As per DickBarton, I'd be making sure that everything was bedded in properly before ****ing around with the mechanics.
You say the rotors are nice and clean, but they look fairly dirty in the pic.
If you have cleaned them, what with? I try not to touch my discs but when they do get something on them it takes about 4 or 6 isopropanol wipes to clean each one.
And bedding them in seconded, just pulse them on and off down an average hill a couple of times and you will feel them power improve (if they are not contaminated)
Sounds to me like either your brakes need bleeding or the pads and rotors haven't bedded in properly. I find that a light sanding of new pads and new rotors with fine grade paper helps the brakes to bed in faster and also vastly reduces brake squeal. Even tiny amounts of grease from your fingers can diminish braking performance, a good clean and sanding solves this.
I also agree with what others have said about using sintered pads on your rotors, I wouldn't worry about it, some are thicker/thinner/wider etc but essentially they just steel rotors.
Other opinions are available however 😉
OK, I'm alive! 😆
The brake felt a bit better, firmer, with the pads touching more of the disc surface. No bolts popping out 😉
It seemed a bit better breaking, definitely quiter. But on the one dh singletrack they lost all the power after about 15 seconds - I was trying to test it by locking the wheel (the track covered with small rocks): worked only for a short while, then the brake faded totally, as before...
I'm gonna stick the old rotor, but in 180mm size (adapter ordered) and get some softer pads.

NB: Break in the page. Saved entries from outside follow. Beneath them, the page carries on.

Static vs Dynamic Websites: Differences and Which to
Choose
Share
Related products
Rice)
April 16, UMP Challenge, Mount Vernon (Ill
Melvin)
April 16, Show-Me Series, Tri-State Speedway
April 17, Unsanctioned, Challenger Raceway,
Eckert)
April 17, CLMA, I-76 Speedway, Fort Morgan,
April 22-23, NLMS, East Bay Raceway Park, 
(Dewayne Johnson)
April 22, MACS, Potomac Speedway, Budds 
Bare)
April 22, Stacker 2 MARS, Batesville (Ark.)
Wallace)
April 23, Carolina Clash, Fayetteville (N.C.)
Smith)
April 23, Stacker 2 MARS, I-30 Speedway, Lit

Thanks a lot for valuable comments! 🙂
Sounds like they need a good bleed and the pads need bedding in properly.
You won't get full power unless you do a decent downhill run (where you can do a few controlled stops) as the pads need to bed in to the disc surface..
When you say "faded totally" do you mean the lever was still firm but the brakes wouldn't slow the wheel or that the lever was coming back to the bars?
I would think that 15 seconds was quite a short time for the former to occur unless the pads where contaminated.
If the lever is coming back to the bars I'd be looking to bleed the brakes (maybe a complete fluid change).
I use uberbike bike race matrix pads on my shimano resin only discs. Works fine.
those brakes sound like they need a good bleed, or the master cylinder is letting fluid past the seal in sustained application.